The natriuretic peptides (NPs) collectively represent a family of hormonal peptides that play important roles in the control of renal, cardiovascular, endocrine and skeletal homeostasis. Atrial natriuretic peptide (ANP) and B-type natriuretic peptide (BMP)signal predominantly through the type A natriuretic peptide receptor (NPR-A), a single transmembrane domain receptor which links a ligand-binding extracellular domain to a particulate guanylyl cyclase domain at the carboxy terminus of the molecule. Studies carried out during the previous funding period have demonstrated that the transcription of the NPR-A gene (nprl) is controlled by a extracellular tonicity as well as the nuclear receptor ligand 1,25 dihydroxyvitamin D(VD). NPR-A expression in the inner medullary collecting duct is osmotically regulated and a significant portion of this regulation is signaled by the serum and glucocorticoid inducible kinase (sgk) which is itself induced by increased extracellular tonicity. We have identified a candidate element in the sgkl promoterwhich we believe controls its osmoregulation, and inferentially the osmoregulation of this transcriptional cascade. We will attempt to elucidate the molecular details that govern this osmoregulatoryactivity. VD has been shown to possess a variety of palliative effects in the cardiovascular system including reduction in blood pressure and suppression of cardiac hypertrophy. We hypothesize that some portion of the palliative effects of VD in the heart and vasculature may be mediated through upregulation of NPR-A levels and activity. In the present proposalwe will use a combination of in vitro studies in VDR -/- cells, in vivo studies involving murine models of genetic hypertension and knockout of the VDR selectively in vascular smooth muscle and renal collecting duct cells in an attempt to confirm the mechanistic link betweenVD's cardio- and vasculoprotective activity and stimulation of NPR-A expression/activity. Collectively, this proposal should provide us with a detailed understanding of how the NPR-A gene is regulated and the role that this regulation plays in the control of cardiovascular homeostasis.
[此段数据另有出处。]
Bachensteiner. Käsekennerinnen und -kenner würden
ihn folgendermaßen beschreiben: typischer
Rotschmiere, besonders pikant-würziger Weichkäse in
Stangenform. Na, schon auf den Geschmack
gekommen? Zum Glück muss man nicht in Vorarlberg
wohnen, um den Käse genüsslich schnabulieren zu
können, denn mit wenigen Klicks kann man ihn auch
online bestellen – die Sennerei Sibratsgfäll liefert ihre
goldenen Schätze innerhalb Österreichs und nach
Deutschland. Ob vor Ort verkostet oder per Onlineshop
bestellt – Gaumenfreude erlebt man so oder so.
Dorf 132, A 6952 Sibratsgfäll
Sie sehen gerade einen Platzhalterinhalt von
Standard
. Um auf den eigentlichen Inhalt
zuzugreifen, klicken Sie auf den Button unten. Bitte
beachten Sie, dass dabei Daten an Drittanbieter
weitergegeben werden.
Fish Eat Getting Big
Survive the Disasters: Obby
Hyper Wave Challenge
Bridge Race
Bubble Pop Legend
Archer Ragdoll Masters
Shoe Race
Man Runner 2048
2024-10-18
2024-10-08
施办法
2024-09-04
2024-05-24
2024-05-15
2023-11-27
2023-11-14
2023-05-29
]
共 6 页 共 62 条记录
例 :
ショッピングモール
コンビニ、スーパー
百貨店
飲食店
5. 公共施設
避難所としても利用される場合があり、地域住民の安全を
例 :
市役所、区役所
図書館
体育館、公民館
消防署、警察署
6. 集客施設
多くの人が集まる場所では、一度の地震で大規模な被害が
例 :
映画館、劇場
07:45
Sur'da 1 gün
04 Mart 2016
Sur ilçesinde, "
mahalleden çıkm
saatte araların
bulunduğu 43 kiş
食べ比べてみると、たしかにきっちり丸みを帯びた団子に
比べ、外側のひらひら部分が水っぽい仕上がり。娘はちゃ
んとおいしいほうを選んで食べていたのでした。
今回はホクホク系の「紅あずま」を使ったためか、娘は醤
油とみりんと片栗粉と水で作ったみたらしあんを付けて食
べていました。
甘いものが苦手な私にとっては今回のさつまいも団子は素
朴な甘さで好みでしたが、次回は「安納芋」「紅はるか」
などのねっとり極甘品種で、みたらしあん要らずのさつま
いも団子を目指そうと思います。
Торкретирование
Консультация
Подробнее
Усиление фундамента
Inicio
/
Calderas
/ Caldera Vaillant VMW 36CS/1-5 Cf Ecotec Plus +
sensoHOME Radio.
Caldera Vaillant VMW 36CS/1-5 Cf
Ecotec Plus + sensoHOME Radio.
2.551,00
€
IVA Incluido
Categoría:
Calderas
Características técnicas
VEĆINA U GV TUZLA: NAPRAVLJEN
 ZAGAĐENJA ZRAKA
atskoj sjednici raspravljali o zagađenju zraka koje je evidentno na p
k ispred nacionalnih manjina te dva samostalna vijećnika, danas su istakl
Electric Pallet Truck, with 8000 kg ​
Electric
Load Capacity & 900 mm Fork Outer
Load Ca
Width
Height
利尿钠肽 (NP) 共同代表了发挥重要作用的激素肽家族 控制肾脏、心血管、内分泌和骨骼稳态。心房钠尿肽 (ANP) B型利钠肽（BMP）信号主要通过A型利钠肽受体 (NPR-A)，一种单跨膜结构域受体，它将配体结合胞外结构域连接到 分子羧基末端的颗粒鸟苷酸环化酶结构域。期间进行的研究 之前的资助期已证明 NPR-A 基因 (nprl) 的转录是由 细胞外张力以及核受体配体 1,25 二羟基维生素 D (VD)。 内髓集合管中的 NPR-A 表达受到渗透压调节，并且很大一部分 这种调节是由血清和糖皮质激素诱导激酶 (sgk) 发出的，该激酶本身是由 细胞外张力增加。我们已经在 sgkl 启动子中确定了一个候选元件，我们将其 相信控制其渗透压调节，并推断该转录级联的渗透压调节。我们 将尝试阐明控制这种渗透调节活性的分子细节。 VD 已被证明对心血管系统具有多种姑息作用，包括减少 血压和抑制心脏肥大。我们假设某些部分 VD 对心脏和脉管系统的姑息作用可能是通过上调 NPR-A 水平来介导的 和活动。在本提案中，我们将结合使用 VDR -/- 细胞的体外研究和体内研究 涉及遗传性高血压小鼠模型和选择性敲除血管中 VDR 的研究 平滑肌和肾集合管细胞试图确认 VD 之间的机制联系 心脏和血管保护活性以及 NPR-A 表达/活性的刺激。总的来说，这 提案应该让我们详细了解 NPR-A 基因是如何调控的以及其作用 这种调节在心血管稳态的控制中发挥作用。